Etrange spectacle au Grand Conseil vaudois. Le radical Charles Favre, ministre des Finances, et la socialiste Francine Jeanprêtre, cheffe de l'Instruction publique, se succèdent au micro. Pour dire exactement le contraire l'un de l'autre. Le premier, dont c'est le dernier budget, défend devant les députés la mesure d'économie qui vise à allonger l'horaire de travail de certains enseignants. La seconde s'y oppose résolument. «Belle preuve d'ouverture pour un gouvernement accusé de brimer sa minorité», fait valoir Charles Favre. A vrai dire, un gouvernement vaudois en fin de course a abandonné toute prétention à parler d'une seule voix, face à une cause perdue d'avance.
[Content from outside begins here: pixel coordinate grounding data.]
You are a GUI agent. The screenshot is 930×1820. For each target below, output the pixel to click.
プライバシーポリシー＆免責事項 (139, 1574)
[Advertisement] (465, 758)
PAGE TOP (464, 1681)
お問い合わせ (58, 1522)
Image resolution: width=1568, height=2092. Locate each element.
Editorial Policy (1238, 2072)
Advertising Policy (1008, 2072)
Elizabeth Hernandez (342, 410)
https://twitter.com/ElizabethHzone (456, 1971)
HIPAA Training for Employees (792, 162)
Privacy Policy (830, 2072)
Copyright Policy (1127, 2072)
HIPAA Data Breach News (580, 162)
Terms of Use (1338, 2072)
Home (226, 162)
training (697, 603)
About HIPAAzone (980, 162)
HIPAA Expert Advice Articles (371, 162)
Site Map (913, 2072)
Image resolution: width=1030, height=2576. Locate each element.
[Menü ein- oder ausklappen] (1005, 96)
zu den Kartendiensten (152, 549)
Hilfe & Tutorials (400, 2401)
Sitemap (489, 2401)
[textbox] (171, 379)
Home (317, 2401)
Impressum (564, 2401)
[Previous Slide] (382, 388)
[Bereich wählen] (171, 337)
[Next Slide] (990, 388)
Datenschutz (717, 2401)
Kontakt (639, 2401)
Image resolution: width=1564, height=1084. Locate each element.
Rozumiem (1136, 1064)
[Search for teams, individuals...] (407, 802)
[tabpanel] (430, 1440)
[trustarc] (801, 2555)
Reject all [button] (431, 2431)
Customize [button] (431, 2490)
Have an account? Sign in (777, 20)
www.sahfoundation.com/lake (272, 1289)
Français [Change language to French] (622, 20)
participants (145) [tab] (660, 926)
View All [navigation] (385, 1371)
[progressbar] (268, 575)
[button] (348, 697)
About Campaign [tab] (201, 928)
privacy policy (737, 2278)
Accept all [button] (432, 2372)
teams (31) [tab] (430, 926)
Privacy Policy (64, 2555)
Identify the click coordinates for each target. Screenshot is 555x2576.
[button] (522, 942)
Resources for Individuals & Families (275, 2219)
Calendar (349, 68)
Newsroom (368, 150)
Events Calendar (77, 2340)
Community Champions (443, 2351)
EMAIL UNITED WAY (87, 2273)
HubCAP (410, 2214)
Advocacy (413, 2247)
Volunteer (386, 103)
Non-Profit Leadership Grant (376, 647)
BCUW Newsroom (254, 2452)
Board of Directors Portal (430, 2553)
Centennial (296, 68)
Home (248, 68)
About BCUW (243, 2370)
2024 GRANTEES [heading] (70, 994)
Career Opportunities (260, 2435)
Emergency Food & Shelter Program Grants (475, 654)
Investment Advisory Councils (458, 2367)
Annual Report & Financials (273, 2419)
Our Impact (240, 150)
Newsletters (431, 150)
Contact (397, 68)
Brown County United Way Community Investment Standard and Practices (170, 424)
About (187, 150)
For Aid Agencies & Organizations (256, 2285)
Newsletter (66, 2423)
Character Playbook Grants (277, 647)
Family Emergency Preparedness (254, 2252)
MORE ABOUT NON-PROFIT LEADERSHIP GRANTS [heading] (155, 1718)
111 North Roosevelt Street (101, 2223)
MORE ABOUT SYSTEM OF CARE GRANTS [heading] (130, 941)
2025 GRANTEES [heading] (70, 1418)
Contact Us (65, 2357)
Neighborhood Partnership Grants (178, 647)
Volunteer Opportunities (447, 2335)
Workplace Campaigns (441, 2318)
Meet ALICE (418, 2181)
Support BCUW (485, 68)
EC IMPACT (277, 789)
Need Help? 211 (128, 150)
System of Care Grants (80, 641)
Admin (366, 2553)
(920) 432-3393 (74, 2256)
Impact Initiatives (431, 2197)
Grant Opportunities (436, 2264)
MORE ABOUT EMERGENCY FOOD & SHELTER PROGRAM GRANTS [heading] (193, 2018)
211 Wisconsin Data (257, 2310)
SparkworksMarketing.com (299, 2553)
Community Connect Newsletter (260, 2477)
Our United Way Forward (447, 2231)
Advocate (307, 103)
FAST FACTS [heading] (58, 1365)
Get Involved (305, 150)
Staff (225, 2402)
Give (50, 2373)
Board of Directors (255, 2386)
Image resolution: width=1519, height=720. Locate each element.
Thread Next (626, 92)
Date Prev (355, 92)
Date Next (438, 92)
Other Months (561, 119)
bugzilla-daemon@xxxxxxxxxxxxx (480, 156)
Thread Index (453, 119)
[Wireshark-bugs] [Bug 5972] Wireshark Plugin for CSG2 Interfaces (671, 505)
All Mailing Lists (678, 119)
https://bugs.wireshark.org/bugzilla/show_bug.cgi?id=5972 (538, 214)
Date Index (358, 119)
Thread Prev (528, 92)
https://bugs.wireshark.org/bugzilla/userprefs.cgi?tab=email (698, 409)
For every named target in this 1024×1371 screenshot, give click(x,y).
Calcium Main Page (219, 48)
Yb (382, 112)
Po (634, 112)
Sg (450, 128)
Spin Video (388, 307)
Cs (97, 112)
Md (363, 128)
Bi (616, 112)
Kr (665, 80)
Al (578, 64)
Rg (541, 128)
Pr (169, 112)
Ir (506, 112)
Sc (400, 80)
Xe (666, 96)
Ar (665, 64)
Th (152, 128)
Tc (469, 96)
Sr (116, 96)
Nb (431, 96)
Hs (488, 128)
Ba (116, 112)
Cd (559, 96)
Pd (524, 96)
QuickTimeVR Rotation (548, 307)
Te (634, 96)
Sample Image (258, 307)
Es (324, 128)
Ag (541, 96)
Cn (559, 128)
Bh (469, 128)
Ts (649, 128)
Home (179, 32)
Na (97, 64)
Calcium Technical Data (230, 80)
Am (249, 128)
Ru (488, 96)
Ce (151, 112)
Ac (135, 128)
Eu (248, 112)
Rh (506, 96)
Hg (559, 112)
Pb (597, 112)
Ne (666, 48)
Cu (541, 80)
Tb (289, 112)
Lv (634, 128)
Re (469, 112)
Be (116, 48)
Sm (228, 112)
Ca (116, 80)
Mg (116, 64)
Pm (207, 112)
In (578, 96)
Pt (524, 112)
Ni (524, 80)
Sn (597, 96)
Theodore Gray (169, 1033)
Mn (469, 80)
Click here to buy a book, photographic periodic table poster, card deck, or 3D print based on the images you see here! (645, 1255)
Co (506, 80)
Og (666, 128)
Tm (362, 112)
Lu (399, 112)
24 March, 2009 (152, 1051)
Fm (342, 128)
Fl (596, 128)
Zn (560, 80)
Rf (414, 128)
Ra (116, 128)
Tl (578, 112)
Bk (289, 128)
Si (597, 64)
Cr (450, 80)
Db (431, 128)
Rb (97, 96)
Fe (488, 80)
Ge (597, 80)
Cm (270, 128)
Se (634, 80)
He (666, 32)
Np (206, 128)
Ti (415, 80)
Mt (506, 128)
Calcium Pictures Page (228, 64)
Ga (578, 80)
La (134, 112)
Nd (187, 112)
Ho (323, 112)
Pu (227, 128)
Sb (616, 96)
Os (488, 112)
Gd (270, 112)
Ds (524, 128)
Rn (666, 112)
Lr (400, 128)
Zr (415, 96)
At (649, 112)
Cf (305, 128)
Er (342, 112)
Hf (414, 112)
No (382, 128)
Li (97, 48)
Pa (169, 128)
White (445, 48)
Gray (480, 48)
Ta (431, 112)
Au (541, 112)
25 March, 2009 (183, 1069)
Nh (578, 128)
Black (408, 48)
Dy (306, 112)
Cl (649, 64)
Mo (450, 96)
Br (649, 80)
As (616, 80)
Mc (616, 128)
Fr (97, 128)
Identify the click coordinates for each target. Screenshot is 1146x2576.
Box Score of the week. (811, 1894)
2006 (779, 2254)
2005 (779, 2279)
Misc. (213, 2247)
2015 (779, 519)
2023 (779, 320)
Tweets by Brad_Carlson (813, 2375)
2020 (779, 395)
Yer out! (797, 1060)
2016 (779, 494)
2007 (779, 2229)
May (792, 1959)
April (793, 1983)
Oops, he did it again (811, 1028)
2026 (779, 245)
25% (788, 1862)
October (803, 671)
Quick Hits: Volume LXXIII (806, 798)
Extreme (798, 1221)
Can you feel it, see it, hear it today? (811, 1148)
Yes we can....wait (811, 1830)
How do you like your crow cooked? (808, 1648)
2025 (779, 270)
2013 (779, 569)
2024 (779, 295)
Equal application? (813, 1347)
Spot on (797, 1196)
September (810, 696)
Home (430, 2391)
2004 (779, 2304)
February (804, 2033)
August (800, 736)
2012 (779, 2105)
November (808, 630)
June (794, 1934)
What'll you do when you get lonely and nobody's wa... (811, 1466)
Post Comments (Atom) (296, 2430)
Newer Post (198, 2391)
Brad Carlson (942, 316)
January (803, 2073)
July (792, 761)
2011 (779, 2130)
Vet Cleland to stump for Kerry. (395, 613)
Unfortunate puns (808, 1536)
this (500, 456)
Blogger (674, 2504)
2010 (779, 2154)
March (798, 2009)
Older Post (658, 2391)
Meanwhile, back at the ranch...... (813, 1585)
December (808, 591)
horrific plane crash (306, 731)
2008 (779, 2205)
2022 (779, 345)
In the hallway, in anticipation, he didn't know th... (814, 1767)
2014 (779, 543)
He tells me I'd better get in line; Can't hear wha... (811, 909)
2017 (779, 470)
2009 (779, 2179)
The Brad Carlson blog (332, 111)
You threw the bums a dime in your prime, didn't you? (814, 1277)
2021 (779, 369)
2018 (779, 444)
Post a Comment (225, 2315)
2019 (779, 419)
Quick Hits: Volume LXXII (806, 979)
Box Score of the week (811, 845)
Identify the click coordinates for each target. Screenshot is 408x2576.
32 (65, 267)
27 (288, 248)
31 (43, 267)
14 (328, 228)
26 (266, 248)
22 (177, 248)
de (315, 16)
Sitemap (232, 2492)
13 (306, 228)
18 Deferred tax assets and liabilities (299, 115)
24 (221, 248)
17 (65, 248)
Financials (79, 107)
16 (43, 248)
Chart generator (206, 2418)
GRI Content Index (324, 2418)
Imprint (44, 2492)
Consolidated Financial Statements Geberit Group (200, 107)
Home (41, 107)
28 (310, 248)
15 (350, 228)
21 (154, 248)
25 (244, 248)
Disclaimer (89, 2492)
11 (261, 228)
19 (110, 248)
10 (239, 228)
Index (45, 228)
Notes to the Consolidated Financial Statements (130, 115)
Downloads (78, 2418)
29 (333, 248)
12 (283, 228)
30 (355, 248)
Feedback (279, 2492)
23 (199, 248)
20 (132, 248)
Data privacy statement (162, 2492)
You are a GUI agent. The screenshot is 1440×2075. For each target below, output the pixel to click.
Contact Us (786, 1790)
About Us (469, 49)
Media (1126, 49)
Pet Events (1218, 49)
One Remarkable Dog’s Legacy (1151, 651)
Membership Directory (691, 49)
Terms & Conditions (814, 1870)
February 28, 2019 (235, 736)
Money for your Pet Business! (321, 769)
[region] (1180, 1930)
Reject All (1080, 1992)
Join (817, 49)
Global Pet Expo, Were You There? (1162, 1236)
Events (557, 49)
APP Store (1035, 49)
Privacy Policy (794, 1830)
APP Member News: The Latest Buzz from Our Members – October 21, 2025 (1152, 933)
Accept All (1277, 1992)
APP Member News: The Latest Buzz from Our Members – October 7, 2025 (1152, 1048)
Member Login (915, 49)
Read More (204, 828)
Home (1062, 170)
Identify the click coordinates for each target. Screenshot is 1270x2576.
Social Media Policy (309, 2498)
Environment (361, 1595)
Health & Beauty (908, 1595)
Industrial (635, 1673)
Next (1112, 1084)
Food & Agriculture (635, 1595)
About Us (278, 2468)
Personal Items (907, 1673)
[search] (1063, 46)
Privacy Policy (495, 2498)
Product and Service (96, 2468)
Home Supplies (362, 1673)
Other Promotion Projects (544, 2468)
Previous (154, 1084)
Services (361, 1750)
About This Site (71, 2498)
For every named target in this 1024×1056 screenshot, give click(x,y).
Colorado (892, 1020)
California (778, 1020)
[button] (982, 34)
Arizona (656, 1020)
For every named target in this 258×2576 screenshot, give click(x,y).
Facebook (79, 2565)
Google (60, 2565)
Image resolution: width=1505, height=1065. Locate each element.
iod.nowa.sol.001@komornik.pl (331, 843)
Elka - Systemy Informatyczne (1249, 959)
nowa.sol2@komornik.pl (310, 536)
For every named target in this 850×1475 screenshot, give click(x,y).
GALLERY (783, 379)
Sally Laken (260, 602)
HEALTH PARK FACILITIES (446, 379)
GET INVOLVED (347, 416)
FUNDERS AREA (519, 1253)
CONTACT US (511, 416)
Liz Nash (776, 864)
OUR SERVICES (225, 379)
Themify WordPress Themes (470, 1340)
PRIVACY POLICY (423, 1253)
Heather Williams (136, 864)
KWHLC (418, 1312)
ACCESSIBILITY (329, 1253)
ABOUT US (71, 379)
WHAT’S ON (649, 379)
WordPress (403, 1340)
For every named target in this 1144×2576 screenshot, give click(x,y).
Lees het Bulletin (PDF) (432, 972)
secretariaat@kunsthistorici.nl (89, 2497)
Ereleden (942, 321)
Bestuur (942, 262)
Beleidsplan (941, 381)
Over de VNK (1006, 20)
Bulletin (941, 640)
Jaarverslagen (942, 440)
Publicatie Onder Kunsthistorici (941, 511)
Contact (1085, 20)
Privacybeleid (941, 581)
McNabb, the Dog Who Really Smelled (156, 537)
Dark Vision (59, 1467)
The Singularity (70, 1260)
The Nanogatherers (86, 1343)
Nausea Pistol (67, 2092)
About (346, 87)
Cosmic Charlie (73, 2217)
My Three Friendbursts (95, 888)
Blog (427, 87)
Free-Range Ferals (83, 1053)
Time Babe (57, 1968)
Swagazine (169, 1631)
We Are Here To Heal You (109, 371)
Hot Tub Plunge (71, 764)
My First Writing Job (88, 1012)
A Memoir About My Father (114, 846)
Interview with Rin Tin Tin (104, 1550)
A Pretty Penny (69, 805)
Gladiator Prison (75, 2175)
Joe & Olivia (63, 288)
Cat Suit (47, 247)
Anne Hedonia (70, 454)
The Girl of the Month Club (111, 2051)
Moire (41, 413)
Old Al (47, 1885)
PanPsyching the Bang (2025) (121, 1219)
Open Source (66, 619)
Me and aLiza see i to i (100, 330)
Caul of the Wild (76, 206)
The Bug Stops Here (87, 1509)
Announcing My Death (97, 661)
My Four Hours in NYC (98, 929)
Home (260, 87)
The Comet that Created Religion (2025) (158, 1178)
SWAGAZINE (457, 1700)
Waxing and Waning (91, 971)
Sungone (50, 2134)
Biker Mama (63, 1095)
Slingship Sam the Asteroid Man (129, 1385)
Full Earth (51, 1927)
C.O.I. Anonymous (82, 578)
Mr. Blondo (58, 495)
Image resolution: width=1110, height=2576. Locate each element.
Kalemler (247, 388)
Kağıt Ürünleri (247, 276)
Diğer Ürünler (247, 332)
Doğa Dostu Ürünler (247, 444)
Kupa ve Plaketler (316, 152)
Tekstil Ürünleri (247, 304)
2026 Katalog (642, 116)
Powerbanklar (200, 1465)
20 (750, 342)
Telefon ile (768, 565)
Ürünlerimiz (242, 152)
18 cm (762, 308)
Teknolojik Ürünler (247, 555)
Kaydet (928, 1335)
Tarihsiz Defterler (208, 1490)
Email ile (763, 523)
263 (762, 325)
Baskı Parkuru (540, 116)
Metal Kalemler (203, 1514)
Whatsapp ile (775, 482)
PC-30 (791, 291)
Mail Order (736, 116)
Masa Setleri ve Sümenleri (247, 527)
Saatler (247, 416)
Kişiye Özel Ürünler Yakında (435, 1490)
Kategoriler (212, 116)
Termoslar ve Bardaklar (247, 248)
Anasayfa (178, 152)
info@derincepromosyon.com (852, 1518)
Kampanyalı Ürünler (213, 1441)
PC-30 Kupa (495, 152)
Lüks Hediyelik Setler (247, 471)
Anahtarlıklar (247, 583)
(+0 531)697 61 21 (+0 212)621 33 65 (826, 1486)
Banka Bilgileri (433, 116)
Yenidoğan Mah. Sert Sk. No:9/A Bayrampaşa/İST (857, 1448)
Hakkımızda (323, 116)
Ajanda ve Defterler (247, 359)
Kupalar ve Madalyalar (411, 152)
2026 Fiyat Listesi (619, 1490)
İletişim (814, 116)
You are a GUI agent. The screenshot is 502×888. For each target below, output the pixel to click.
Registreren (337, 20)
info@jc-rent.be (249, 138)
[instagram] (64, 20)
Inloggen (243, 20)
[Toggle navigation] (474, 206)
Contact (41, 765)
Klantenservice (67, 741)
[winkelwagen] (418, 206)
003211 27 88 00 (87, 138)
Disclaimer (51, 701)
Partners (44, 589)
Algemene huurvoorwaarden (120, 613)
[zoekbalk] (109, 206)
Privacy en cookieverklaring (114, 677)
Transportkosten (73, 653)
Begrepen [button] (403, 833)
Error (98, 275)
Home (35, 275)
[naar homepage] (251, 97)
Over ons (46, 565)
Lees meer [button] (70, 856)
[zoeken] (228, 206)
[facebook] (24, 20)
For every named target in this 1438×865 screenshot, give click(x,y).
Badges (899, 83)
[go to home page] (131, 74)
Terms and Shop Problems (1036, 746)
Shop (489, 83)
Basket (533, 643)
Entre les deux discours, conformément aux prévisions, les députés vont suivre celui de Francine Jeanprêtre. A une très large majorité, par 89 voix contre 44 et 15 abstentions, ils refusent de toucher aux horaires de travail des enseignants. Sous la présidence très profilée du radical Pascal Broulis, lui-même candidat au Conseil d'Etat, la commission des finances a profité du débat budgétaire pour jouer à fond le rôle du parlement adressant ses remontrances au Conseil d'Etat.

«Pas comme ça»

Avec ce vote, le Grand Conseil a renoncé à la seule mesure structurelle du budget limitant les dépenses. Se basant sur des comparaisons intercantonales, le gouvernement – enfin, sa majorité – proposait de porter l'horaire de travail des maîtres secondaires licenciés de 25 à 28 périodes hebdomadaires, en trois ans, et celui des maîtres de gymnase de 22 à 23 périodes. Il en aurait résulté pour l'Etat une économie pérenne de 11 millions de francs (2,5 millions au budget 2002). «Cela fait dix ans qu'on en parle, il est temps d'appliquer cette mesure», a plaidé le patron des finances.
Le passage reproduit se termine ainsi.